> **Provided material**

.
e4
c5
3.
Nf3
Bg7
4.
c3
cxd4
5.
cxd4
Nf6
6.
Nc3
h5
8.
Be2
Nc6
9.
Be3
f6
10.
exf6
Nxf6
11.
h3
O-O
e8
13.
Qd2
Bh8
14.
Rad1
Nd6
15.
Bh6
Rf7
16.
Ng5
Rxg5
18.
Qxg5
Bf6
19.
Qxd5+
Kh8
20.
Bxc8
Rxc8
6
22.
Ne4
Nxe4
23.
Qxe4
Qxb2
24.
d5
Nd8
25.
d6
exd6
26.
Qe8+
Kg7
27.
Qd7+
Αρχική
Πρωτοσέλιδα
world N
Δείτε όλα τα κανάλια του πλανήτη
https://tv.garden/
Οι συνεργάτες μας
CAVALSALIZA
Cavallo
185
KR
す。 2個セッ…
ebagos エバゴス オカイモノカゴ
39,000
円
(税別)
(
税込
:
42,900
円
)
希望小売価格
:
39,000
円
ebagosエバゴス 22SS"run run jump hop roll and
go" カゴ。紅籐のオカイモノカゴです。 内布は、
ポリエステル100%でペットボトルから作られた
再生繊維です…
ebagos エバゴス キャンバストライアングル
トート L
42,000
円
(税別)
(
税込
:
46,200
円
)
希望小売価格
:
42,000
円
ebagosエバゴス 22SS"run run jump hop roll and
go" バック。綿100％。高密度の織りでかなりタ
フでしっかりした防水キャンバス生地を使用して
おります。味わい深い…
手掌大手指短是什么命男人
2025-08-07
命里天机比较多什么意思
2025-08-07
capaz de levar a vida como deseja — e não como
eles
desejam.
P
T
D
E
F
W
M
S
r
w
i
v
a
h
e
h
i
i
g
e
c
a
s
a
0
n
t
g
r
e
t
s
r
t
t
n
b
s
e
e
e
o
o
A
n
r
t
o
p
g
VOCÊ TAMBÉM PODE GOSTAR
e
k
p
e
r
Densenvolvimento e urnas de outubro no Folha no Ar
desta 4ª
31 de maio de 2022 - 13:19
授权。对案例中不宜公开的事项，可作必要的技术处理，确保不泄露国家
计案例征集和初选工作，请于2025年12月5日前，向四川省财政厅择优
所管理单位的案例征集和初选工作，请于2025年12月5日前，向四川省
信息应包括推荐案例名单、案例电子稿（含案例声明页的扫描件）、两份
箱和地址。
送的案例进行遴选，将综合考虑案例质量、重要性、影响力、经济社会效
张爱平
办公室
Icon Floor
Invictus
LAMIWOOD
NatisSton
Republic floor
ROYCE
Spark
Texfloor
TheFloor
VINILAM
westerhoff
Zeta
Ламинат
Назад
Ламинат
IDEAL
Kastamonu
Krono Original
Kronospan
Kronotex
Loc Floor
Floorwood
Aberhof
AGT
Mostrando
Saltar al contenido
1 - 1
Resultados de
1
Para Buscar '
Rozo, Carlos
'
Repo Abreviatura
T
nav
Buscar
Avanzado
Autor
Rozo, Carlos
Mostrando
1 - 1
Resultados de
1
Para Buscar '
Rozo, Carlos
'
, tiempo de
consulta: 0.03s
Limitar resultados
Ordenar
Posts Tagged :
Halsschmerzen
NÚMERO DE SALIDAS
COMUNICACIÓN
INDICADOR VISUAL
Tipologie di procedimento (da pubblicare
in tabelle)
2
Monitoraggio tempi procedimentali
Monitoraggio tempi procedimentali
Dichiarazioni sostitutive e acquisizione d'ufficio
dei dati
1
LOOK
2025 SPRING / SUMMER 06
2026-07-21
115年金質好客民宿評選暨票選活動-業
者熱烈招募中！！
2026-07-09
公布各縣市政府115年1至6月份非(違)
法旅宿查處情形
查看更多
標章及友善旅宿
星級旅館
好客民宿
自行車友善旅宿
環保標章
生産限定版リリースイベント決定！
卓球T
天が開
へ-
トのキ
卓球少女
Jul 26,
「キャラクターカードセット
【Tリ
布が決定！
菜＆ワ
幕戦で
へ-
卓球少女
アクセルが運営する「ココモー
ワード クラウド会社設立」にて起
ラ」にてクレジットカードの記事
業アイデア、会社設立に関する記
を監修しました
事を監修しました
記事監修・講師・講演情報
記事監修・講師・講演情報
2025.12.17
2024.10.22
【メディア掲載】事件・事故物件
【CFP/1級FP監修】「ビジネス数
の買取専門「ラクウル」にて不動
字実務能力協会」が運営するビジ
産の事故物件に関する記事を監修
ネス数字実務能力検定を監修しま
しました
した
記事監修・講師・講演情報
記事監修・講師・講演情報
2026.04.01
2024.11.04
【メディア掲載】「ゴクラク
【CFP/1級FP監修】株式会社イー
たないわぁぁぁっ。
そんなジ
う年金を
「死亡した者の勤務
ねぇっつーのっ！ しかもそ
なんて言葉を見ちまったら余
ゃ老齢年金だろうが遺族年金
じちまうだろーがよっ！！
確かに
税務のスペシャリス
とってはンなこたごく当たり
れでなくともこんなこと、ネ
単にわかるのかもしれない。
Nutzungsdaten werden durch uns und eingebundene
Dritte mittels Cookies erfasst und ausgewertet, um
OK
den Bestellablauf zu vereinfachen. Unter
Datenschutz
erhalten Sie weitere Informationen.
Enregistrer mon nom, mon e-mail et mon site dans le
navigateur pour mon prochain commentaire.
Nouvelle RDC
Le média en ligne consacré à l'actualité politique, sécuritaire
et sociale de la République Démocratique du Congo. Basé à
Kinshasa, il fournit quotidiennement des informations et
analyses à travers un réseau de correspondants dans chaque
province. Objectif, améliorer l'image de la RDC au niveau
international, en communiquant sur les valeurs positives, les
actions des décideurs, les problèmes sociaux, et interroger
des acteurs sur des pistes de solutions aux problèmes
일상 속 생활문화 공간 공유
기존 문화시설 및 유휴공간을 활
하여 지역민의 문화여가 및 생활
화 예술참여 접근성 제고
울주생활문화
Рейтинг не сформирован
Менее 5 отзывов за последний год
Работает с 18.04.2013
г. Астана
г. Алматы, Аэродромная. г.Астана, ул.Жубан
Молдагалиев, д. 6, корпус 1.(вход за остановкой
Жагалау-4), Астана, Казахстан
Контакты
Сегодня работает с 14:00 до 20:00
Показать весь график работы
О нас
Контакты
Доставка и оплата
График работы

> **How to complete this task**
Transcribe the material in full; every line must match exactly.

> **Result of this exercise**
.
e4
c5
3.
Nf3
Bg7
4.
c3
cxd4
5.
cxd4
Nf6
6.
Nc3
h5
8.
Be2
Nc6
9.
Be3
f6
10.
exf6
Nxf6
11.
h3
O-O
e8
13.
Qd2
Bh8
14.
Rad1
Nd6
15.
Bh6
Rf7
16.
Ng5
Rxg5
18.
Qxg5
Bf6
19.
Qxd5+
Kh8
20.
Bxc8
Rxc8
6
22.
Ne4
Nxe4
23.
Qxe4
Qxb2
24.
d5
Nd8
25.
d6
exd6
26.
Qe8+
Kg7
27.
Qd7+
Αρχική
Πρωτοσέλιδα
world N
Δείτε όλα τα κανάλια του πλανήτη
https://tv.garden/
Οι συνεργάτες μας
CAVALSALIZA
Cavallo
185
KR
す。 2個セッ…
ebagos エバゴス オカイモノカゴ
39,000
円
(税別)
(
税込
:
42,900
円
)
希望小売価格
:
39,000
円
ebagosエバゴス 22SS"run run jump hop roll and
go" カゴ。紅籐のオカイモノカゴです。 内布は、
ポリエステル100%でペットボトルから作られた
再生繊維です…
ebagos エバゴス キャンバストライアングル
トート L
42,000
円
(税別)
(
税込
:
46,200
円
)
希望小売価格
:
42,000
円
ebagosエバゴス 22SS"run run jump hop roll and
go" バック。綿100％。高密度の織りでかなりタ
フでしっかりした防水キャンバス生地を使用して
おります。味わい深い…
手掌大手指短是什么命男人
2025-08-07
命里天机比较多什么意思
2025-08-07
capaz de levar a vida como deseja — e não como
eles
desejam.
P
T
D
E
F
W
M
S
r
w
i
v
a
h
e
h
i
i
g
e
c
a
s
a
0
n
t
g
r
e
t
s
r
t
t
n
b
s
e
e
e
o
o
A
n
r
t
o
p
g
VOCÊ TAMBÉM PODE GOSTAR
e
k
p
e
r
Densenvolvimento e urnas de outubro no Folha no Ar
desta 4ª
31 de maio de 2022 - 13:19
授权。对案例中不宜公开的事项，可作必要的技术处理，确保不泄露国家
计案例征集和初选工作，请于2025年12月5日前，向四川省财政厅择优
所管理单位的案例征集和初选工作，请于2025年12月5日前，向四川省
信息应包括推荐案例名单、案例电子稿（含案例声明页的扫描件）、两份
箱和地址。
送的案例进行遴选，将综合考虑案例质量、重要性、影响力、经济社会效
张爱平
办公室
Icon Floor
Invictus
LAMIWOOD
NatisSton
Republic floor
ROYCE
Spark
Texfloor
TheFloor
VINILAM
westerhoff
Zeta
Ламинат
Назад
Ламинат
IDEAL
Kastamonu
Krono Original
Kronospan
Kronotex
Loc Floor
Floorwood
Aberhof
AGT
Mostrando
Saltar al contenido
1 - 1
Resultados de
1
Para Buscar '
Rozo, Carlos
'
Repo Abreviatura
T
nav
Buscar
Avanzado
Autor
Rozo, Carlos
Mostrando
1 - 1
Resultados de
1
Para Buscar '
Rozo, Carlos
'
, tiempo de
consulta: 0.03s
Limitar resultados
Ordenar
Posts Tagged :
Halsschmerzen
NÚMERO DE SALIDAS
COMUNICACIÓN
INDICADOR VISUAL
Tipologie di procedimento (da pubblicare
in tabelle)
2
Monitoraggio tempi procedimentali
Monitoraggio tempi procedimentali
Dichiarazioni sostitutive e acquisizione d'ufficio
dei dati
1
LOOK
2025 SPRING / SUMMER 06
2026-07-21
115年金質好客民宿評選暨票選活動-業
者熱烈招募中！！
2026-07-09
公布各縣市政府115年1至6月份非(違)
法旅宿查處情形
查看更多
標章及友善旅宿
星級旅館
好客民宿
自行車友善旅宿
環保標章
生産限定版リリースイベント決定！
卓球T
天が開
へ-
トのキ
卓球少女
Jul 26,
「キャラクターカードセット
【Tリ
布が決定！
菜＆ワ
幕戦で
へ-
卓球少女
アクセルが運営する「ココモー
ワード クラウド会社設立」にて起
ラ」にてクレジットカードの記事
業アイデア、会社設立に関する記
を監修しました
事を監修しました
記事監修・講師・講演情報
記事監修・講師・講演情報
2025.12.17
2024.10.22
【メディア掲載】事件・事故物件
【CFP/1級FP監修】「ビジネス数
の買取専門「ラクウル」にて不動
字実務能力協会」が運営するビジ
産の事故物件に関する記事を監修
ネス数字実務能力検定を監修しま
しました
した
記事監修・講師・講演情報
記事監修・講師・講演情報
2026.04.01
2024.11.04
【メディア掲載】「ゴクラク
【CFP/1級FP監修】株式会社イー
たないわぁぁぁっ。
そんなジ
う年金を
「死亡した者の勤務
ねぇっつーのっ！ しかもそ
なんて言葉を見ちまったら余
ゃ老齢年金だろうが遺族年金
じちまうだろーがよっ！！
確かに
税務のスペシャリス
とってはンなこたごく当たり
れでなくともこんなこと、ネ
単にわかるのかもしれない。
Nutzungsdaten werden durch uns und eingebundene
Dritte mittels Cookies erfasst und ausgewertet, um
OK
den Bestellablauf zu vereinfachen. Unter
Datenschutz
erhalten Sie weitere Informationen.
Enregistrer mon nom, mon e-mail et mon site dans le
navigateur pour mon prochain commentaire.
Nouvelle RDC
Le média en ligne consacré à l'actualité politique, sécuritaire
et sociale de la République Démocratique du Congo. Basé à
Kinshasa, il fournit quotidiennement des informations et
analyses à travers un réseau de correspondants dans chaque
province. Objectif, améliorer l'image de la RDC au niveau
international, en communiquant sur les valeurs positives, les
actions des décideurs, les problèmes sociaux, et interroger
des acteurs sur des pistes de solutions aux problèmes
일상 속 생활문화 공간 공유
기존 문화시설 및 유휴공간을 활
하여 지역민의 문화여가 및 생활
화 예술참여 접근성 제고
울주생활문화
Рейтинг не сформирован
Менее 5 отзывов за последний год
Работает с 18.04.2013
г. Астана
г. Алматы, Аэродромная. г.Астана, ул.Жубан
Молдагалиев, д. 6, корпус 1.(вход за остановкой
Жагалау-4), Астана, Казахстан
Контакты
Сегодня работает с 14:00 до 20:00
Показать весь график работы
О нас
Контакты
Доставка и оплата
График работы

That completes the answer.